Когда Катя предложила ей спеть, Аглая хотела спеть что-то веселое и польское. Но с губ почему-то сорвалось с давних пор заевшее в голове:
— Ой чий то кінь стоїть…
Она отвернула голову к окну, чтобы Катя не видела, как заблестели слезы в ее глазах.
Летом Катя привела четвертую. Когда девушка предстала перед Василисой, Иваном и Аглаей, наступила гробовая тишина, которую разорвал звук бьющейся чашки.
Чашка эта выпала из рук мертвенно бледной Аглаи.
— Роми? — прошептала она одними губами. Девушка мягко улыбнулась и покачала головой.
— Кетеван Тарбая. Простите, я не хотела вас пугать.
Кетеван и Аглая опустились на пол и в четыре руки собрали осколки в Аглаин носовой платок.
Потом Аглая поднялась и побрела на кухню за валерьянкой. Кетеван виновато улыбнулась.
Впрочем, ее внешность располагала к тому, чтобы особы эмоциональные пили валерьянку. Выглядела гостья вольной фантазией нейросети на тему: «Если бы Роми Шнайдер была грузинкой». Полное сходство — от черт лица и фигуры до особенной улыбки и выражения глаз. Это была Роми. И одновременно — не она.
Потом, когда все успокоились и уселись за столом, Кетеван принялась рассказывать о себе: что биолог, что учит немецкий и собирается уехать в Германию после института. Аглая, как всегда бывало в таких случаях, горячо говорила о Польше и цитировала польских поэтов.
Кетеван органично влилась в их компанию. Аглая постепенно перестала бегать за валерьянкой при виде нее и начала звать Касей. Ее парень, Валек (именно так, без буквы «ё», заочно нарекла его Аглая), был из поволжских немцев. Катя шутила, что на самом деле он Вальтер, хотя все прекрасно знали, что Валентин.

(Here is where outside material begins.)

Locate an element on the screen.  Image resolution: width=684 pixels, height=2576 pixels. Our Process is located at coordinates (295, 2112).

Многие шутки и невысказанные опасения были связаны с Валеком, но при личной встрече все они рассеялись. Валентин оказался светловолосым и голубоглазым потрошителем, добрым и спокойным.
Потом, буквально через неделю, из Петербурга приехала Яна. Она была веселая и походило скорее на какое-нибудь существо в облике птицы, а не на тауреус-армента.

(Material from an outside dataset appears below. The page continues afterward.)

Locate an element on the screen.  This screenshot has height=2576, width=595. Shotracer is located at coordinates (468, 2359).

В первый же вечер знакомства она обыграла Василису в шахматы, Кетеван — в домино, протанцевала с Аглаей фокстрот, а потом увлеченно принялась рассказывать сестре о своих буднях и о своем парне-волколаке, с которым начала встречаться в самые первые месяцы первого курса.
В общем, Василиса сразу поняла, что Яна станет пятой среди них.
По Аглаиному мнению, Яна походила на учительницу гораздо больше Кати. Но это, разумеется, было совершенно неважно.
Алексия была другой. Она во многом совершенно не была похожа на них.
Но, тем не менее, Алексия стала их шестой.
Аглая быстро привыкла к вздорным речам Алекс и даже почти не стискивала зубы, удерживая себя от ответа. Она больше не говорила о Польше. И о католичестве — тоже.
Кроме того, как полагала Аглая, Алекс была обычной человеческой девушкой, а это означало, что и о существах в ее присутствии говорить было нельзя.
Аглая бесилась.
«Между прочим, — думала она, — стремление к свободе является одним из элементов польского национального характера!»
Но в то же время медленно изменялись ее отношения с Велько, и она сосредоточилась на них.
Вместе с ним она ходила в театры, парки, кино. Аглая, конечно, понимала, что это совсем не ухаживания, но она верила, что ухаживаниями дело кончится.
Эдуард Велько (Аглая так и не поняла, каким был полный вариант его имени) Мрвалевич умел ухаживать красиво, так что все девушки в его институте завистливо смотрели Аглае вслед, а она лишь горько кривила губы.
Велько, словно сам не замечая, молча отдавал Аглае свой пиджак, или плащ, или зонт. Аглая благодарила молчаливым кивком — пусть он знает, что она принимает это как должное. Но все равно ей было приятно.
Было воскресенье. Они молча шли по улице друг другу навстречу, торопясь на мессу, и, наконец, встретились у ворот.
— Здравствуй, Аглая, — сказал Велько и пропустил Аглаю первой.
— Здравствуй, Велько, — эхом отозвалась Аглая.
Войдя в притвор, она привычно повесила куртку на крючок.
— Ты позволишь подать тебе святой воды? — тихо спросил Велько. Аглая обернулась.
У Велько были зеленые глаза с желтоватыми прожилками. Он протянул ей мокрую от святой воды руку. Аглая коснулась его ладони, не отводя взгляда.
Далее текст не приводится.